2.Stand at the front door like you're going to go for a walk, but don't. Maybe do this like.. 5 times a day so the dog realises it's nothing to really get excited about. Same with putting shoes on or picking up keys, dog thinks you're going to leave? Make it unpredictable. Don't get the dog excited before hand, ask if she wants to go for a walk or anything. Let nothing trigger her.
3.If all else fails, consult a BAT certified trainer in your area.


----------



## jakes mom (Feb 29, 2012)

Every time she pulls - stop. Refuse to go anywhere until she stops the pulling and relaxes on the leash.
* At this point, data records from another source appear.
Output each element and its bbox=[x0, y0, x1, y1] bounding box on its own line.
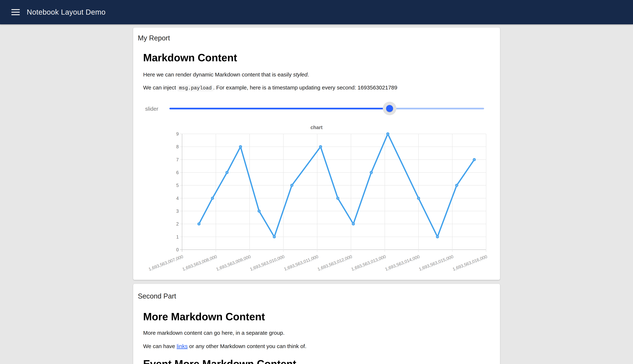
svg-text:1,693,563,007,000: 1,693,563,007,000 bbox=[148, 254, 184, 272]
second-card: Second Part More Markdown Content More m… bbox=[133, 284, 500, 364]
paragraph-text: We can have bbox=[143, 343, 177, 349]
svg-text:1,693,563,008,000: 1,693,563,008,000 bbox=[181, 254, 218, 272]
report-card-title: My Report bbox=[138, 34, 170, 42]
svg-text:1,693,563,012,000: 1,693,563,012,000 bbox=[317, 254, 353, 272]
paragraph-text: or any other Markdown content you can th… bbox=[187, 343, 306, 349]
hamburger-icon bbox=[11, 14, 20, 15]
svg-text:0: 0 bbox=[176, 247, 179, 252]
svg-text:1,693,563,014,000: 1,693,563,014,000 bbox=[384, 254, 420, 272]
svg-text:3: 3 bbox=[176, 208, 179, 214]
slider-knob[interactable] bbox=[386, 105, 393, 112]
timestamp-value: 1693563021789 bbox=[357, 84, 397, 90]
emphasized-text: styled bbox=[293, 72, 307, 78]
paragraph-text: . For example, here is a timestamp updat… bbox=[213, 84, 358, 90]
svg-text:1,693,563,013,000: 1,693,563,013,000 bbox=[350, 254, 386, 272]
svg-text:8: 8 bbox=[176, 144, 179, 149]
svg-text:1,693,563,016,000: 1,693,563,016,000 bbox=[452, 254, 488, 272]
app-header: Notebook Layout Demo bbox=[0, 0, 633, 24]
menu-button[interactable] bbox=[11, 8, 20, 17]
second-card-title: Second Part bbox=[138, 292, 176, 300]
markdown-heading-cutoff: Event More Markdown Content bbox=[143, 358, 296, 364]
line-chart: 01234567891,693,563,007,0001,693,563,008… bbox=[133, 130, 500, 280]
svg-text:1,693,563,015,000: 1,693,563,015,000 bbox=[418, 254, 454, 272]
paragraph-more: More markdown content can go here, in a … bbox=[143, 330, 285, 336]
report-card: My Report Markdown Content Here we can r… bbox=[133, 28, 500, 280]
svg-text:1,693,563,011,000: 1,693,563,011,000 bbox=[283, 254, 319, 272]
svg-text:1,693,563,010,000: 1,693,563,010,000 bbox=[249, 254, 285, 272]
svg-text:4: 4 bbox=[176, 196, 179, 201]
paragraph-text: We can inject bbox=[143, 84, 178, 90]
paragraph-text: . bbox=[308, 72, 309, 78]
svg-text:5: 5 bbox=[176, 183, 179, 188]
svg-text:1: 1 bbox=[176, 234, 179, 240]
slider-label: slider bbox=[145, 106, 158, 112]
paragraph-text: Here we can render dynamic Markdown cont… bbox=[143, 72, 293, 78]
svg-text:6: 6 bbox=[176, 170, 179, 175]
markdown-heading: More Markdown Content bbox=[143, 310, 265, 323]
paragraph-timestamp: We can inject msg.payload. For example, … bbox=[143, 84, 397, 91]
inline-code: msg.payload bbox=[177, 85, 213, 92]
paragraph-styled: Here we can render dynamic Markdown cont… bbox=[143, 72, 309, 78]
slider-fill bbox=[169, 108, 390, 110]
svg-text:2: 2 bbox=[176, 221, 179, 226]
app-title: Notebook Layout Demo bbox=[27, 8, 106, 16]
svg-text:1,693,563,009,000: 1,693,563,009,000 bbox=[216, 254, 252, 272]
paragraph-links: We can have links or any other Markdown … bbox=[143, 343, 307, 349]
hamburger-icon bbox=[11, 9, 20, 10]
chart-title: chart bbox=[133, 125, 500, 130]
slider-track[interactable] bbox=[169, 102, 484, 115]
page: My Report Markdown Content Here we can r… bbox=[133, 24, 500, 364]
slider-row: slider bbox=[133, 102, 500, 115]
svg-text:9: 9 bbox=[176, 131, 179, 136]
markdown-heading: Markdown Content bbox=[143, 52, 237, 64]
hamburger-icon bbox=[11, 12, 20, 12]
svg-text:7: 7 bbox=[176, 157, 179, 162]
links-link[interactable]: links bbox=[176, 343, 187, 349]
Be consistant, praise her well for walking nicely and she will soon stop pulling - she wants to go a walk and she only goes if she stops pulling you. There's no need for corrections. Consistancy is key though - if you let her pull just once - she will try harder next time - and it will take longer for her to get the message. 
___________
Sue


----------



## GSD07 (Feb 23, 2007)

Move faster. I mean, call your dog, clip a leash and go out of the door righ away then do not walk but run a mile, or if you can't run, walk very quickly for a couple of miles before slowing down and letting her sniff around. Sometimes handlers move like flies in honey, and it frustrates their dogs to no end, especially if those 'walks' are the only excercise they get.


----------



## Ucdcrush (Mar 22, 2004)

I like Kaity's advice, the dog needs to be desensitized to the cues where in the past she has been allowed to leave (rewarded) in that amped up state of mind.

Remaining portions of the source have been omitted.